The Philippines had approached the tribunal arguing that China’s territorial claims in the region were unlawful.

O’Farrell issued a statement on Thursday criticising China over its border row with India in eastern Ladakh and its actions in South China Sea. 

In the last few weeks, China has increased its military assertiveness in South China Sea when the entire world is battling the coronavirus pandemic.

In response, the US had sent military ships near the disputed islands and called Beijing’s claim over the region illegal.

TROUBLED WATERS

China illustrates its claims with a vague, U-shaped “nine-dash line” that includes swathes of Vietnam’s exclusive economic zone, or EEZ, as well as the Paracel Islands and Spratly Islands.

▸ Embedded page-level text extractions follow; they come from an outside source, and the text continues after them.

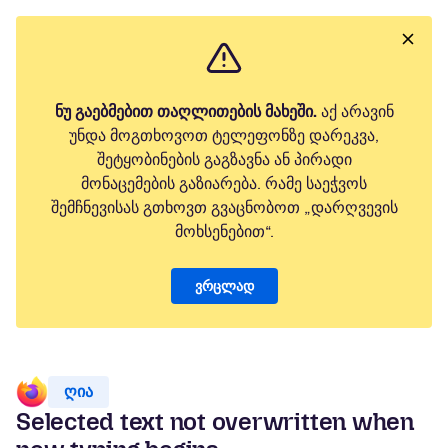
ნუ გაებმებით თაღლითების მახეში.
აქ არავინ
უნდა მოგთხოვოთ ტელეფონზე დარეკვა,
შეტყობინების გაგზავნა ან პირადი
მონაცემების გაზიარება. რამე საეჭვოს
შემჩნევისას გთხოვთ გვაცნობოთ „დარღვევის
მოხსენებით“.
ვრცლად
ღია
Selected text not overwritten when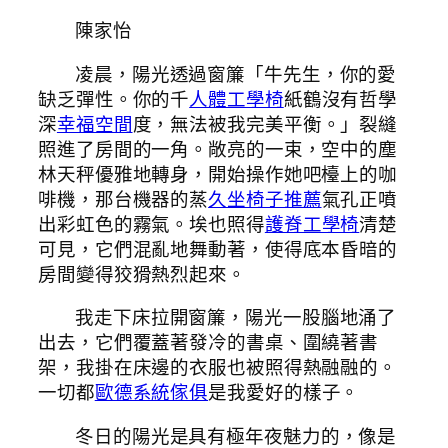
陳家怡
凌晨，陽光透過窗簾「牛先生，你的愛
缺乏彈性。你的千
人體工學椅
紙鶴沒有哲學
深
幸福空間
度，無法被我完美平衡。」裂縫
照進了房間的一角。敞亮的一束，空中的塵
林天秤優雅地轉身，開始操作她吧檯上的咖
啡機，那台機器的蒸
久坐椅子推薦
氣孔正噴
出彩虹色的霧氣。埃也照得
護脊工學椅
清楚
可見，它們混亂地舞動著，使得底本昏暗的
房間變得狡猾熱烈起來。
我走下床拉開窗簾，陽光一股腦地涌了
出去，它們覆蓋著發冷的書桌、圍繞著書
架，我掛在床邊的衣服也被照得熱融融的。
一切都
歐德系統傢俱
是我愛好的樣子。
冬日的陽光是具有極年夜魅力的，像是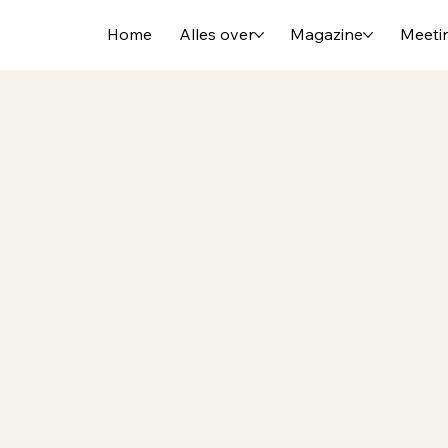
Home
Alles over
Magazine
Meeti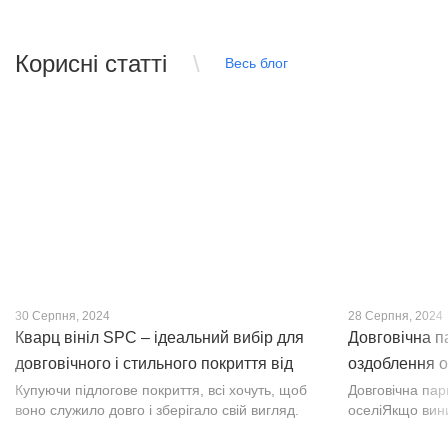
Корисні статті
Весь блог
30 Серпня, 2024
28 Серпня, 2024
Кварц вініл SPC – ідеальний вибір для
Довговічна п
довговічного і стильного покриття від
оздоблення о
PROFLOOR
Купуючи підлогове покриття, всі хочуть, щоб
Довговічна па
воно служило довго і зберігало свій вигляд.
оселіЯкщо вин
Це бажання може здійснитися, якщо вибрати
інтер’єр, парк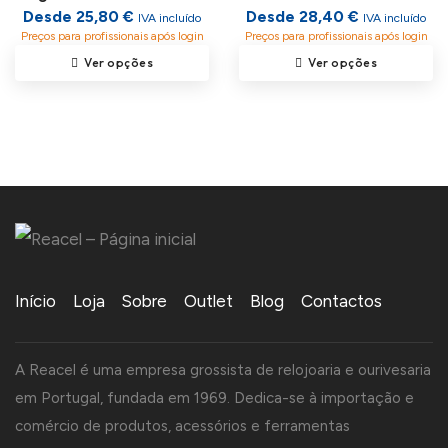
Desde 25,80 €
Desde 28,40 €
IVA incluído
IVA incluído
Preços para profissionais após login
Preços para profissionais após login
Ver opções
Ver opções
Início
Loja
Sobre
Outlet
Blog
Contactos
A Reacel é uma empresa grossista de relojoaria e ourivesaria
em Portugal, fundada em 1969. Dedica-se à importação e
comércio de produtos, acessórios e ferramentas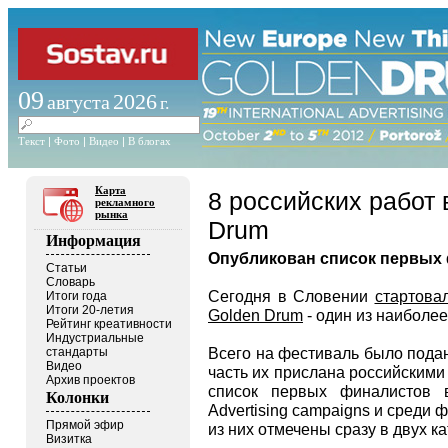
09
2026
августа
г.
Текст
|
Фото
|
Видео
|
В блогах
Карта
8 российских работ
рекламного
рынка
Drum
Информация
Опубликован список первых
Статьи
Словарь
Сегодня в Словении
стартова
Итоги года
Итоги 20-летия
Golden Drum
- один из наиболее
Рейтинг креативности
Индустриальные
Всего на фестиваль было подан
стандарты
Видео
часть их прислана российскими
Архив проектов
список первых финалистов в 
Колонки
Advertising campaigns и среди 
Прямой эфир
из них отмечены сразу в двух ка
Визитка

It also overlaps the EEZs of Brunei, Indonesia, Malaysia, the Philippines, Taiwan and Vietnam.

A tribunal at The Hague, based on a suit brought by the Philippines, ruled in 2016 that China has no “historic title” over the waters, and that its line was superseded by the 1982 U.N. Convention on the Law of the Sea.

Chinese state media had then called the Permanent Court of Arbitration in the Hague a “puppet” of external forces after it ruled that China had breached the Philippines’ sovereign rights by endangering its ships and fishing and oil projects.